The nanodisc was pre-incubated in 3 mM F–Fos Choline eight to analyze the TRPV5 proteins. It was then double-blotted using 1.2/1.3 Quantifoil Hley Carbon grids. These grids are available from Quantifoil Micro Tools. The method for performing electron imaging is simple. It involves a liquid Ethane vitrifier with a Gatan K2 Summit electron detector. Then, a 40-frame movie was collected at a nominal dose of 40 e-/A2 and a dose rate of 5 e-/s/phys. The film was then scanned.
A 4-kb fragment was amplified via PCR to create the TRPV5 gene. The fragment was then subcloned into the PmeI site of pBS KS(+) vector. The vector also contained the neomycin-flanked site loxP. The monolayers were used for germline transmission to create chimeras.

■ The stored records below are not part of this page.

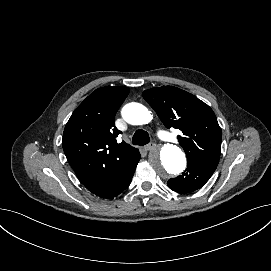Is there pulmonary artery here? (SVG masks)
<instances>
[{
	"mask_svg": "<svg viewBox=\"0 0 271 271\" xmlns=\"http://www.w3.org/2000/svg\"><path fill=\"white\" fill-rule=\"evenodd\" d=\"M155 133L157 134V137L161 139L163 142L171 143L173 141V138L171 136H166L165 130L163 128H157L155 130Z\"/></svg>",
	"mask_w": 271,
	"mask_h": 271,
	"instance_id": "e3ab8cb5",
	"label": "pulmonary artery"
}]
</instances>
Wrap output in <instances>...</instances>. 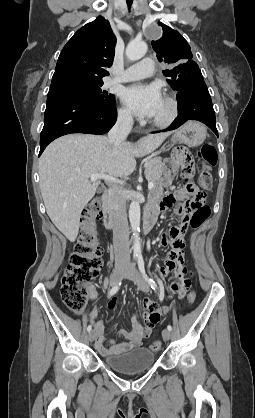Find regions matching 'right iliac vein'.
Here are the masks:
<instances>
[{"instance_id": "1", "label": "right iliac vein", "mask_w": 255, "mask_h": 418, "mask_svg": "<svg viewBox=\"0 0 255 418\" xmlns=\"http://www.w3.org/2000/svg\"><path fill=\"white\" fill-rule=\"evenodd\" d=\"M125 275V268L123 267H117L113 274L110 277V285L111 286H116L124 277ZM88 338L89 340L92 342L95 339V333L94 331H90L88 334Z\"/></svg>"}]
</instances>
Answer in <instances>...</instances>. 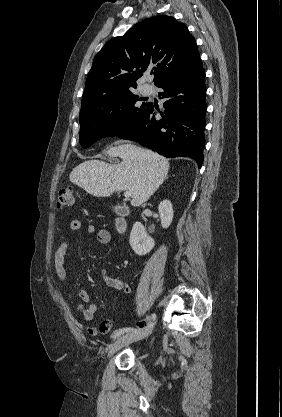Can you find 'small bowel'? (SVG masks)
Masks as SVG:
<instances>
[{
  "label": "small bowel",
  "instance_id": "1",
  "mask_svg": "<svg viewBox=\"0 0 282 417\" xmlns=\"http://www.w3.org/2000/svg\"><path fill=\"white\" fill-rule=\"evenodd\" d=\"M69 228L72 232L78 233L83 228V223L79 219H73L70 224ZM89 233L97 232V239L99 243L101 244H108L111 239L110 232L105 229H96V226L91 224L87 228ZM68 250V244L67 242H62L54 254V265H55V271L58 276V278L62 282L67 281V271L64 267L65 263V256ZM100 279L104 282V284L114 290L121 291L125 294L130 293V286L129 284L116 277H112L109 274H107L105 271H101L99 275ZM79 298L81 302L84 305H80V312L84 318L85 321H90L94 317L96 311H97V305L95 302L92 301L91 296L89 292L85 289L80 290L79 292ZM113 322L110 319H105L100 323L98 327L89 326L86 328V333L89 336H96L98 334H107L111 328H112ZM139 326H142V324H139Z\"/></svg>",
  "mask_w": 282,
  "mask_h": 417
}]
</instances>
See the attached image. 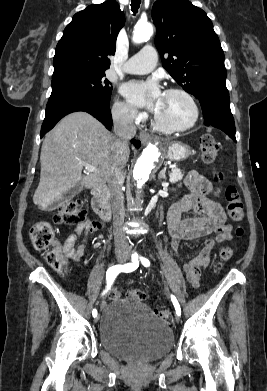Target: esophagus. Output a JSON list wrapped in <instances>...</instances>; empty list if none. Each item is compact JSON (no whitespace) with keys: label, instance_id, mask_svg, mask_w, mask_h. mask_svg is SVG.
Wrapping results in <instances>:
<instances>
[{"label":"esophagus","instance_id":"esophagus-1","mask_svg":"<svg viewBox=\"0 0 267 391\" xmlns=\"http://www.w3.org/2000/svg\"><path fill=\"white\" fill-rule=\"evenodd\" d=\"M139 138L142 144H146L150 140V135L146 132H141Z\"/></svg>","mask_w":267,"mask_h":391}]
</instances>
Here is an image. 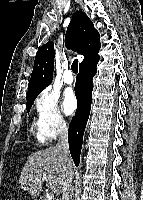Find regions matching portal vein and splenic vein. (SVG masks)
Instances as JSON below:
<instances>
[{
  "label": "portal vein and splenic vein",
  "instance_id": "obj_1",
  "mask_svg": "<svg viewBox=\"0 0 143 200\" xmlns=\"http://www.w3.org/2000/svg\"><path fill=\"white\" fill-rule=\"evenodd\" d=\"M43 179H46V173L43 175ZM46 200H54V195L51 193L46 194Z\"/></svg>",
  "mask_w": 143,
  "mask_h": 200
}]
</instances>
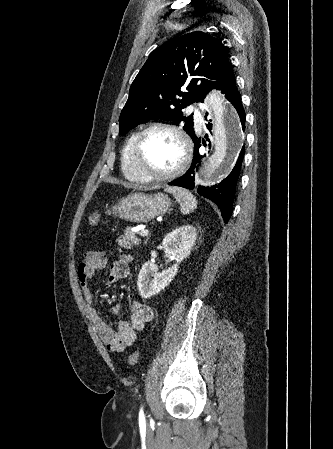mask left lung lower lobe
I'll return each mask as SVG.
<instances>
[{
  "label": "left lung lower lobe",
  "mask_w": 333,
  "mask_h": 449,
  "mask_svg": "<svg viewBox=\"0 0 333 449\" xmlns=\"http://www.w3.org/2000/svg\"><path fill=\"white\" fill-rule=\"evenodd\" d=\"M223 94H225V97L234 105L236 108L243 130L245 129V112L241 103V97L240 94L236 88L235 83V76L232 73L221 85V88L219 89ZM207 118V117H205ZM208 130L212 129V124H207ZM207 138V135L205 136ZM194 146H195V152L194 157L192 160L191 167L189 170L182 175L181 177L177 178L176 180L169 183V185H176L185 187L187 189L192 190L195 186L194 183V171L198 169V165L203 157L201 153L199 152V148L201 146V139L197 138L196 135L191 137ZM203 144L204 141L202 140ZM245 151L244 148L241 150L240 155L238 157V160L236 162V165L234 166L233 171L230 173V175L224 179L221 183L218 185H214L211 188L205 187V186H199L197 189V192L202 195L205 198L210 199L214 203L218 205V207L221 210L224 222L227 223L228 220L231 217L232 214V204L234 200L235 190H236V184L238 180V176L240 173L242 161H243V155Z\"/></svg>",
  "instance_id": "left-lung-lower-lobe-1"
}]
</instances>
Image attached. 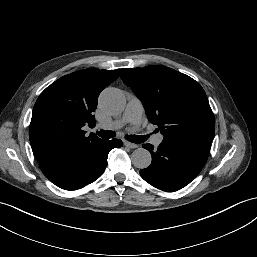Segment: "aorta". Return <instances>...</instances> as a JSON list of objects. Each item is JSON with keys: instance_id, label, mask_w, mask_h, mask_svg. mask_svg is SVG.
<instances>
[{"instance_id": "obj_1", "label": "aorta", "mask_w": 257, "mask_h": 257, "mask_svg": "<svg viewBox=\"0 0 257 257\" xmlns=\"http://www.w3.org/2000/svg\"><path fill=\"white\" fill-rule=\"evenodd\" d=\"M100 107L109 114H119L126 106L124 94L116 88H107L99 97ZM132 163L139 169L147 168L152 161L151 154L144 148L135 149L131 155Z\"/></svg>"}]
</instances>
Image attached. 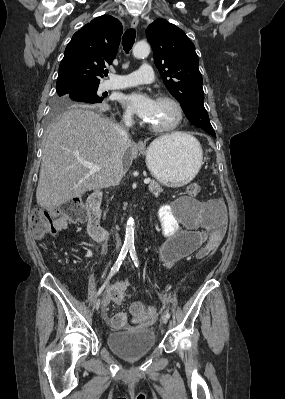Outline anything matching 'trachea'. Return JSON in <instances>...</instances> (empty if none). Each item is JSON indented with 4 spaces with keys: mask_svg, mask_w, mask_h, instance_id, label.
Listing matches in <instances>:
<instances>
[{
    "mask_svg": "<svg viewBox=\"0 0 285 399\" xmlns=\"http://www.w3.org/2000/svg\"><path fill=\"white\" fill-rule=\"evenodd\" d=\"M136 31L135 29H128L123 37H122V45L125 52H129L135 42ZM105 75L108 74V71L104 72Z\"/></svg>",
    "mask_w": 285,
    "mask_h": 399,
    "instance_id": "3493384b",
    "label": "trachea"
}]
</instances>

PRL-stimulated Ca transport relies on TRPV5. Cav1.3, which is a calcium channel, is overexpressed in the absence of this ionchannel. The TRPV5 Mark is an efficient way of determining whether a protein has functional properties. This protein is important for the absorption of calcium, as it facilitates calcium transport. TRPV5 also plays an important role in many other processes in the body, such as the regulation of hormones and immune responses and bone metabolism.
PMID: 10945469 by Mueller D., et al. Molecular cloning, tissue distribution, and chromosomal mapping of the human epithelial calcium channel (ECAC1).
PMID: 11549322 by Peng J.-B., et al. Structural conservation of the genes encoding CaT1, CaT2, and related cation channels.